Retrieval-Augmented Generation (RAG) methods improve the ability of large language models (LLMs) by incorporating external knowledge gleaned from vast data sets. These methods are particularly useful for open-domain question answering where detailed and accurate answers are needed. RAG systems can utilize external information to complement the inherent knowledge built into LLMs, making them more effective at handling complex queries. However, there exists a challenge in balancing the “retriever” and “reader” components of RAG systems. Classic frameworks often use short retrieval units (such as 100-word passages), which can burden the retriever with large amounts of data to sift through while the reader’s task remains relatively straightforward.
To address these shortcomings and balance this skew, scientists from the University of Waterloo have introduced a new framework called LongRAG. This system features a “long retriever” and a “long reader,” both designed to handle longer retrieval units (around 4K tokens each). LongRAG reduces the number of retrieval units from roughly 22 million to 600,000, aiding the retriever significantly and increasing the overall effectiveness and efficiency of the system.
The LongRAG system works by grouping documents into long retrieval units, which the long retriever then processes to find relevant data. The retriever filters the top 4 to 8 units, concatenates them, and feeds them into a long-context LLM, like Gemini-1.5-Pro or GPT-4o. With this method, the system employs the power of long-context models to digest large data sets efficiently, ensuring a more thorough and accurate extraction of information.
In the testing phase, LongRAG performed exceptionally well. It achieved an exact match (EM) score of 62.7% on the Natural Questions (NQ) dataset and reached an EM score of 64.3% on the HotpotQA dataset. These results were comparable to state-of-the-art fine-tuned RAG models, revealing the effectiveness of the LongRAG framework.

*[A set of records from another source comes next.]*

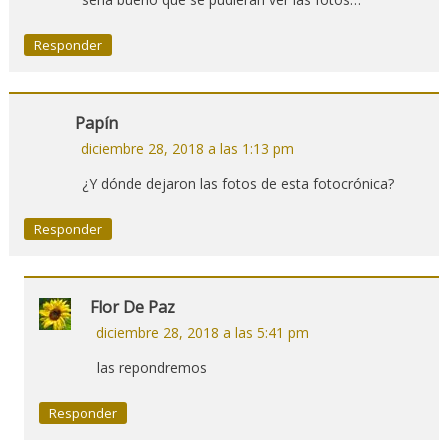
Responder
Papín
diciembre 28, 2018 a las 1:13 pm
¿Y dónde dejaron las fotos de esta fotocrónica?
Responder
Flor De Paz
diciembre 28, 2018 a las 5:41 pm
las repondremos
Responder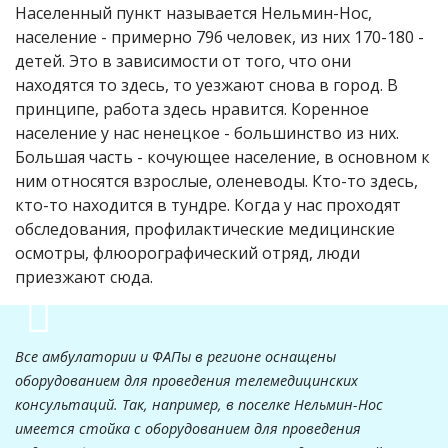
Населенный пункт называется Нельмин-Нос,
население - примерно 796 человек, из них 170-180 -
детей. Это в зависимости от того, что они
находятся то здесь, то уезжают снова в город. В
принципе, работа здесь нравится. Коренное
население у нас ненецкое - большинство из них.
Большая часть - кочующее население, в основном к
ним относятся взрослые, оленеводы. Кто-то здесь,
кто-то находится в тундре. Когда у нас проходят
обследования, профилактические медицинские
осмотры, флюорографический отряд, люди
приезжают сюда.
Все амбулатории и ФАПы в регионе оснащены
оборудованием для проведения телемедицинских
консультаций. Так, например, в поселке Нельмин-Нос
имеется стойка с оборудованием для проведения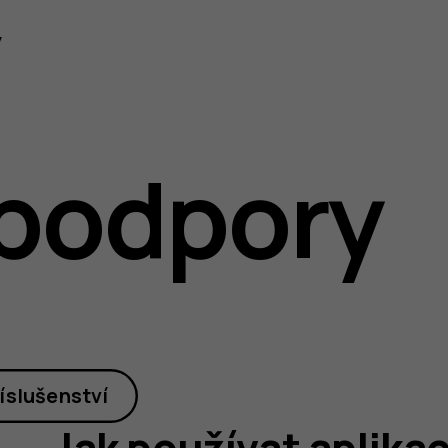
y
podpory
íslušenství
Jak používat aplika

In LongRAG, the capability to manage long retrieval units maintains the semantic completeness of documents, thus enabling more accurate and thorough responses. This strategy lightens the load on the retriever and utilizes the power of advanced long-context LLMs, creating a more balanced and efficient RAG method. The research catalyzed a re-evaluation of RAG system design and showcased the potential for continued progress in this field.
In summary, LongRAG has made significant strides in mitigating the inefficiencies of traditional RAG systems. By using longer retrieval units and capitalizing on the advanced capabilities of LLMs, the precision and efficiency of open-domain question-answering tasks have been significantly improved. This ground-breaking framework provides a foundation for future advancements in retrieval-augmented generation systems.